Пахло ладаном, теплились по углам небольшие лампадки. И всюду были иконы – большие, храмовые, и совсем маленькие, бумажные, какие продаются за всяким свечным ящиком.
Дмитрий вспомнил, как чёрной молнией метнулась им навстречу келейница.
– Что вы, батюшка! Нельзя! Прилечь вам надо! Вспомните, что доктор говорил!
– Можно, Глафира. И нужно. – Не тратя более слов, старец Сергий приглашающим жестом указал Дмитрию на дверь своей кельи.

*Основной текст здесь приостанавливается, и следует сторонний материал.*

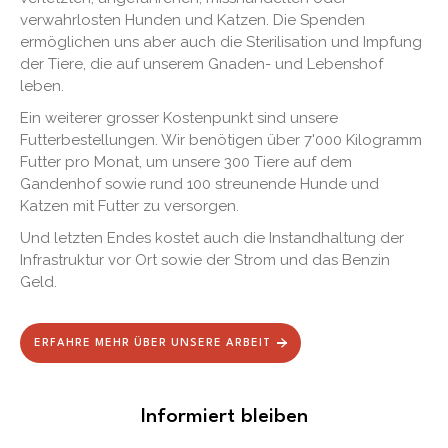
verwahrlosten Hunden und Katzen. Die Spenden
ermöglichen uns aber auch die Sterilisation und Impfung
der Tiere, die auf unserem Gnaden- und Lebenshof
leben.
Ein weiterer grosser Kostenpunkt sind unsere
Futterbestellungen. Wir benötigen über 7'000 Kilogramm
Futter pro Monat, um unsere 300 Tiere auf dem
Gandenhof sowie rund 100 streunende Hunde und
Katzen mit Futter zu versorgen.
Und letzten Endes kostet auch die Instandhaltung der
Infrastruktur vor Ort sowie der Strom und das Benzin
Geld.
ERFAHRE MEHR ÜBER UNSERE ARBEIT
Informiert bleiben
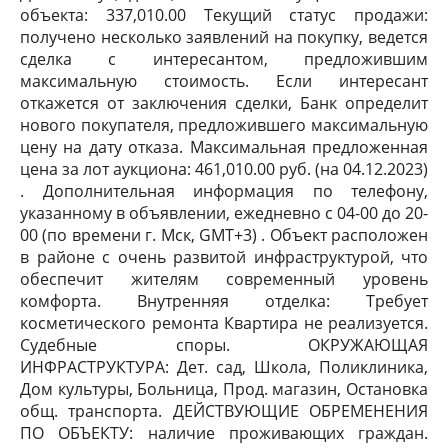
объекта: 337,010.00 Текущий статус продажи:
получено несколько заявлений на покупку, ведется
сделка с интересантом, предложившим
максимальную стоимость. Если интересант
откажется от заключения сделки, Банк определит
нового покупателя, предложившего максимальную
цену на дату отказа. Максимальная предложенная
цена за лот аукциона: 461,010.00 руб. (на 04.12.2023)
. Дополнительная информация по телефону,
указанному в объявлении, ежедневно с 04-00 до 20-
00 (по времени г. Мск, GMT+3) . Объект расположен
в районе с очень развитой инфраструктурой, что
обеспечит жителям современный уровень
комфорта. Внутренняя отделка: Требует
косметического ремонта Квартира не реализуется.
Судебные споры. ОКРУЖАЮЩАЯ
ИНФРАСТРУКТУРА: Дет. сад, Школа, Поликлиника,
Дом культуры, Больница, Прод. магазин, Остановка
общ. транспорта. ДЕЙСТВУЮЩИЕ ОБРЕМЕНЕНИЯ
ПО ОБЪЕКТУ: наличие проживающих граждан.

И вот теперь он молчал. Беззвучно шевелил губами – не то молился, не то у него просто трясся подбородок. Дмитрий вспомнил, что батюшке – восемьдесят четвёртый год. Ровесник ухоженной шатенки Елены Николаевны.

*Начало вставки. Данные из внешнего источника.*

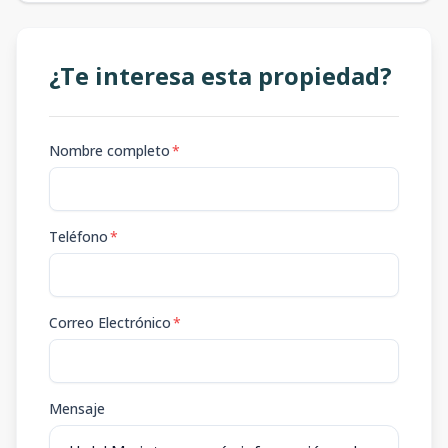
¿Te interesa esta propiedad?
Nombre completo
*
Teléfono
*
Correo Electrónico
*
Mensaje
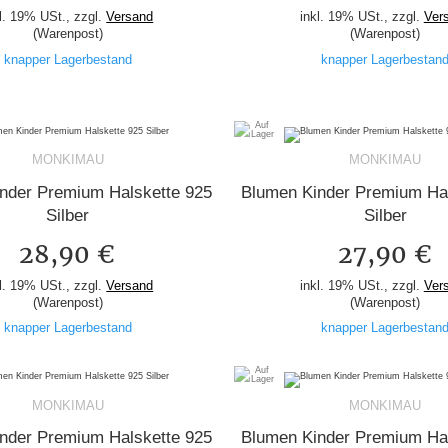
l. 19% USt., zzgl.
Versand
inkl. 19% USt., zzgl.
Ver
(Warenpost)
(Warenpost)
knapper Lagerbestand
knapper Lagerbestan
MONKIMAU
MONKIMAU
nder Premium Halskette 925
Blumen Kinder Premium Hal
Silber
Silber
28,90 €
27,90 €
l. 19% USt., zzgl.
Versand
inkl. 19% USt., zzgl.
Ver
(Warenpost)
(Warenpost)
knapper Lagerbestand
knapper Lagerbestan
MONKIMAU
MONKIMAU
nder Premium Halskette 925
Blumen Kinder Premium Hal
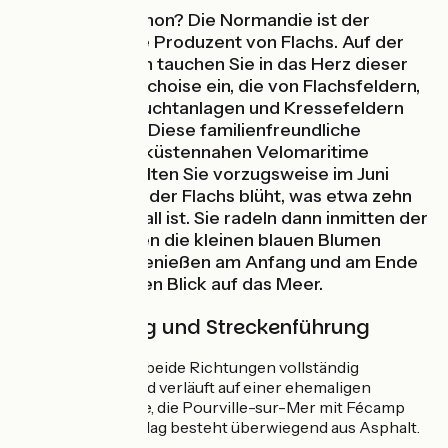
Wussten Sie schon? Die Normandie ist der
weltweit größte Produzent von Flachs. Auf der
Véloroute du Lin tauchen Sie in das Herz dieser
Normandie Cauchoise ein, die von Flachsfeldern,
Teichen, Fischzuchtanlagen und Kressefeldern
durchzogen ist. Diese familienfreundliche
Alternative zur küstennahen Velomaritime
(EuroVelo 4) sollten Sie vorzugsweise im Juni
befahren, wenn der Flachs blüht, was etwa zehn
Tage lang der Fall ist. Sie radeln dann inmitten der
Felder, auf denen die kleinen blauen Blumen
sprießen, und genießen am Anfang und am Ende
Ihrer Radtour den Blick auf das Meer.
Beschilderung und Streckenführung
Die Strecke ist in beide Richtungen vollständig
ausgeschildert und verläuft auf einer ehemaligen
Eisenbahnstrecke, die Pourville-sur-Mer mit Fécamp
verbindet. Der Belag besteht überwiegend aus Asphalt.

– Да уж, чадо Димитрие, – проговорил он наконец. – Досталось тебе. Испытывает тебя Господь наш. Но помни, что никого Он не обременяет сверх меры. Раз дал этот крест – значит, нужно это Ему зачем-то. И твоё испытание кончится. Когда – мне знать не дано, только, думаю, это тебе не на всю жизнь.
– Батюшка, – дождавшись долгой паузы, спросил Дмитрий, – а что же это со мной было? Это ведь действительно бесовское искушение?

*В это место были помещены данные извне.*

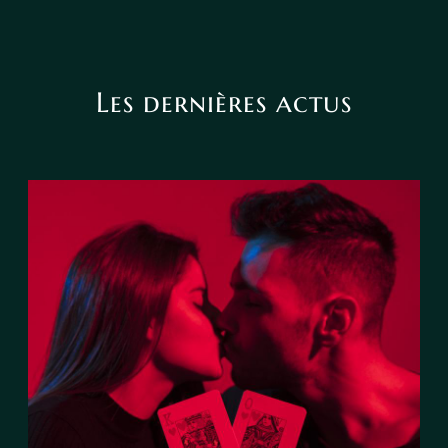
Les dernières actus
Le tarot peut-il annoncer une
rencontre amoureuse ?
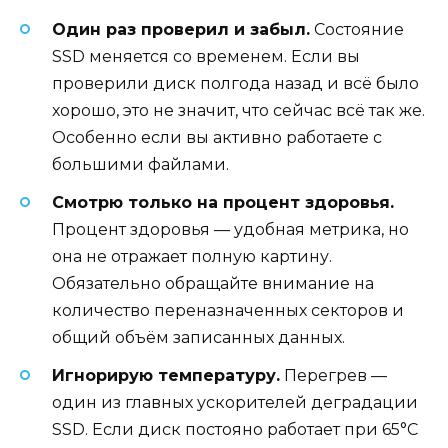
Один раз проверил и забыл.
Состояние
SSD меняется со временем. Если вы
проверили диск полгода назад и всё было
хорошо, это не значит, что сейчас всё так же.
Особенно если вы активно работаете с
большими файлами.
Смотрю только на процент здоровья.
Процент здоровья — удобная метрика, но
она не отражает полную картину.
Обязательно обращайте внимание на
количество переназначенных секторов и
общий объём записанных данных.
Игнорирую температуру.
Перегрев —
один из главных ускорителей деградации
SSD. Если диск постояно работает при 65°C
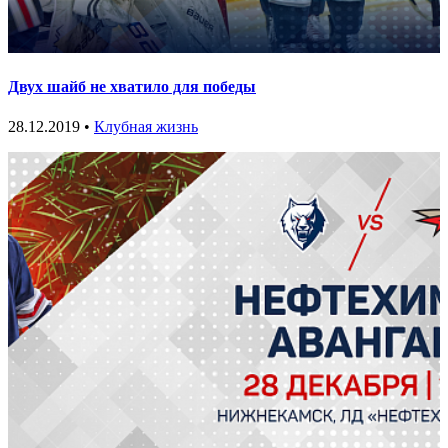
Двух шайб не хватило для победы
28.12.2019 •
Клубная жизнь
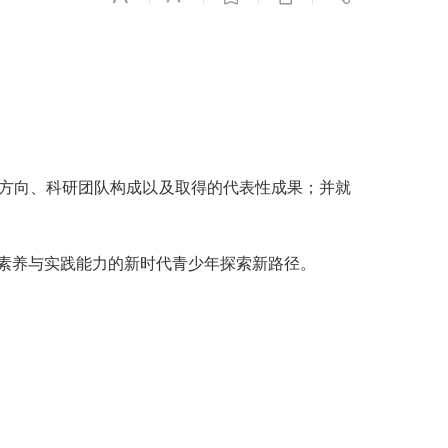
方向、科研团队构成以及取得的代表性成果；并就
素养与实践能力的新时代青少年探索新路径。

– Всё, что происходит с нами – это искушение, – вздохнул старец. – В любую минуту, во всякой мелочи перед нами выбор. С Богом ли мы, или со врагом… Только мы невнимательны… редко этот выбор замечаем. Потому и попускает нам порой Господь подвергнуться тяжёлым испытаниям.
– Но эти… которые ко мне приходили… Иные… Они существуют реально, или мне всё привиделось? Может, это шизофрения?
– Откуда ж мне знать? Может, и не адские духи это. Может, и впрямь люди, соблазнившиеся и соблазняющие других. Важно ведь не то, Димитрий, что эти Иные сами про себя думают. Важно, что они от Церкви Божией таятся. Они не за Христом идут, а какой-то своей, отдельной дорогой. Но путь мимо Христа – это путь в пропасть. Жалко их… Наверняка ведь и добро им не чуждо… и к общему благу они стремятся. Только не там, не так… И потому ты правильно решил, чадо. Подальше тебе надо от них держаться. Сила их… говоришь, ни крест не действует, ни молитва, ни таинства? Значит, или очень сильно им диавол помогает, или… или не от диавола эти способности. Но ведь и не от Господа – иначе Он засвидетельствовал бы Своё присутствие, коснулся бы сердца твоего… и разом оставили бы тебя и страх, и сомнения. А раз сие не от Бога, то и не для нас, верно?